Records from a data source:
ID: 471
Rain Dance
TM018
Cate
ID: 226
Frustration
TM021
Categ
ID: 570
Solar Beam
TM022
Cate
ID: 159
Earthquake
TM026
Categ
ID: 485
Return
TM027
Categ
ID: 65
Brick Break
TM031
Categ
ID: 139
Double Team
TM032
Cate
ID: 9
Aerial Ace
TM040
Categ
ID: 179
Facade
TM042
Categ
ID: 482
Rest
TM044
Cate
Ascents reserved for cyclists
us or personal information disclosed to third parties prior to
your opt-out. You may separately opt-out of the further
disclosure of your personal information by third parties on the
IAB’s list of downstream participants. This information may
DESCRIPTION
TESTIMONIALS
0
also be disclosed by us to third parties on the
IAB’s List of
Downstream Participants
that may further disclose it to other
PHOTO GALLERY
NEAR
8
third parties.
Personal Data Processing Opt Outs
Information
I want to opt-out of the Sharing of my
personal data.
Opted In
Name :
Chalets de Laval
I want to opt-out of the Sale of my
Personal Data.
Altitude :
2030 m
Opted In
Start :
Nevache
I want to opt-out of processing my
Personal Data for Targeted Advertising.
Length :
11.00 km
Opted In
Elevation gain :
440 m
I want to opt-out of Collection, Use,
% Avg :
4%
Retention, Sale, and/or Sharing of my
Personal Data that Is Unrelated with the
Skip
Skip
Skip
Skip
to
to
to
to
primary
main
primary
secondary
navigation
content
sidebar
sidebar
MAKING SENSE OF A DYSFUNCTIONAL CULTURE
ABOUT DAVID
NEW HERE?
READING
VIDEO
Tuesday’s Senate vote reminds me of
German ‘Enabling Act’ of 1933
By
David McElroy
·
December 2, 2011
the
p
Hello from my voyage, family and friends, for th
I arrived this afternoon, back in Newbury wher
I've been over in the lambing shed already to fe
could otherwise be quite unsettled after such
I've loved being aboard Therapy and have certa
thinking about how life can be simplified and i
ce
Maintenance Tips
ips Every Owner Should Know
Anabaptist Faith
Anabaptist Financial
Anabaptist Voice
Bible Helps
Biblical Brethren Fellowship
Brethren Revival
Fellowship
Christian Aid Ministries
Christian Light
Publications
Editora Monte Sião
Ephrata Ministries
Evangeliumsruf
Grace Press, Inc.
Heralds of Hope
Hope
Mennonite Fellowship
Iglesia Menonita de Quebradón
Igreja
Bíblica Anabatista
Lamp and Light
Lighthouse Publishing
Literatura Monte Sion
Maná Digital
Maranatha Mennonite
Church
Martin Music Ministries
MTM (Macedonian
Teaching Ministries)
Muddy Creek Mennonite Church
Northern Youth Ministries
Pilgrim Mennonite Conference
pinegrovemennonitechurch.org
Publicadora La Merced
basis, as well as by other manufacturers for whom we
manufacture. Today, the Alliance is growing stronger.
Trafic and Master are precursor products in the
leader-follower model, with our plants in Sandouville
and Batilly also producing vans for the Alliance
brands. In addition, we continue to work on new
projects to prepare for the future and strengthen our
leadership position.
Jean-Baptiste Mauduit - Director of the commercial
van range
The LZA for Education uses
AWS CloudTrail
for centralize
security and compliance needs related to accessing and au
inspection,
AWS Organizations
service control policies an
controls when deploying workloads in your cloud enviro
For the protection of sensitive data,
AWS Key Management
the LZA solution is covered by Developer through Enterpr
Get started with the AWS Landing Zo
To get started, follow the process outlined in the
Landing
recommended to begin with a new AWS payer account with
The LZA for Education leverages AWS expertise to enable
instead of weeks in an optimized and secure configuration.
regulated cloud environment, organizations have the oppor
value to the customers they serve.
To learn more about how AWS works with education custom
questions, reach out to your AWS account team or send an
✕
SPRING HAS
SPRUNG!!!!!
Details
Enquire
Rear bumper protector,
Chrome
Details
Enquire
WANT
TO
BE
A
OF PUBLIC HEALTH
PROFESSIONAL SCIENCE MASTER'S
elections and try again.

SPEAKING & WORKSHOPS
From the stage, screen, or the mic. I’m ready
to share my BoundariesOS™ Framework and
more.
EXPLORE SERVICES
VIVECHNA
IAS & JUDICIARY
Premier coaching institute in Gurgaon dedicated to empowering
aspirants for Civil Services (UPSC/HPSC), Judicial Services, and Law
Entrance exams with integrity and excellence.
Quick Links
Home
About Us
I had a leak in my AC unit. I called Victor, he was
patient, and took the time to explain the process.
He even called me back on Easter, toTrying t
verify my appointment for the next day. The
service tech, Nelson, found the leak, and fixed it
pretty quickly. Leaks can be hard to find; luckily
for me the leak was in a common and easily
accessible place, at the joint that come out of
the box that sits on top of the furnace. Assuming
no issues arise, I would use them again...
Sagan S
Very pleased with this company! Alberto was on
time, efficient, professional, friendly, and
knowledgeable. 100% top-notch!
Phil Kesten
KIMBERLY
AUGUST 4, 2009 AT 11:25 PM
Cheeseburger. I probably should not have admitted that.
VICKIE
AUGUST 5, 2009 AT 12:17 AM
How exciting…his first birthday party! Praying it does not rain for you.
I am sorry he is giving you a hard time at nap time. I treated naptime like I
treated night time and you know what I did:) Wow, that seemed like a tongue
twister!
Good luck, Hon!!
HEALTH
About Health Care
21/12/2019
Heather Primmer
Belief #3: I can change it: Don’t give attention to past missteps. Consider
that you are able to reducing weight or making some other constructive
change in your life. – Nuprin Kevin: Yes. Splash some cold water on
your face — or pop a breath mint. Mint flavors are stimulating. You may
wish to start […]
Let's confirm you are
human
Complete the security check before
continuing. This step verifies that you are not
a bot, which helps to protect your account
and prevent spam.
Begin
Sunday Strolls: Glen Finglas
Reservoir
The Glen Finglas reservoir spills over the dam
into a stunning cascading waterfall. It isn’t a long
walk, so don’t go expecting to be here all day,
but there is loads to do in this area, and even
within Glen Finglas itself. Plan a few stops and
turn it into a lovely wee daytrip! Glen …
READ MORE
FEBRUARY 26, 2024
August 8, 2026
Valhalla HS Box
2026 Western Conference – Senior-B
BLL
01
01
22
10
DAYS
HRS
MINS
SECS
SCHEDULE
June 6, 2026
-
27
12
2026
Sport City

*Work instructions*.
Return the span of lines in the data above that opens at the line with "To get started, follow" and closes at the line with "Premier coaching institute", exactly, ends included, nothing else.

*Response below*.
To get started, follow the process outlined in the
Landing
recommended to begin with a new AWS payer account with
The LZA for Education leverages AWS expertise to enable
instead of weeks in an optimized and secure configuration.
regulated cloud environment, organizations have the oppor
value to the customers they serve.
To learn more about how AWS works with education custom
questions, reach out to your AWS account team or send an
✕
SPRING HAS
SPRUNG!!!!!
Details
Enquire
Rear bumper protector,
Chrome
Details
Enquire
WANT
TO
BE
A
OF PUBLIC HEALTH
PROFESSIONAL SCIENCE MASTER'S
elections and try again.

SPEAKING & WORKSHOPS
From the stage, screen, or the mic. I’m ready
to share my BoundariesOS™ Framework and
more.
EXPLORE SERVICES
VIVECHNA
IAS & JUDICIARY
Premier coaching institute in Gurgaon dedicated to empowering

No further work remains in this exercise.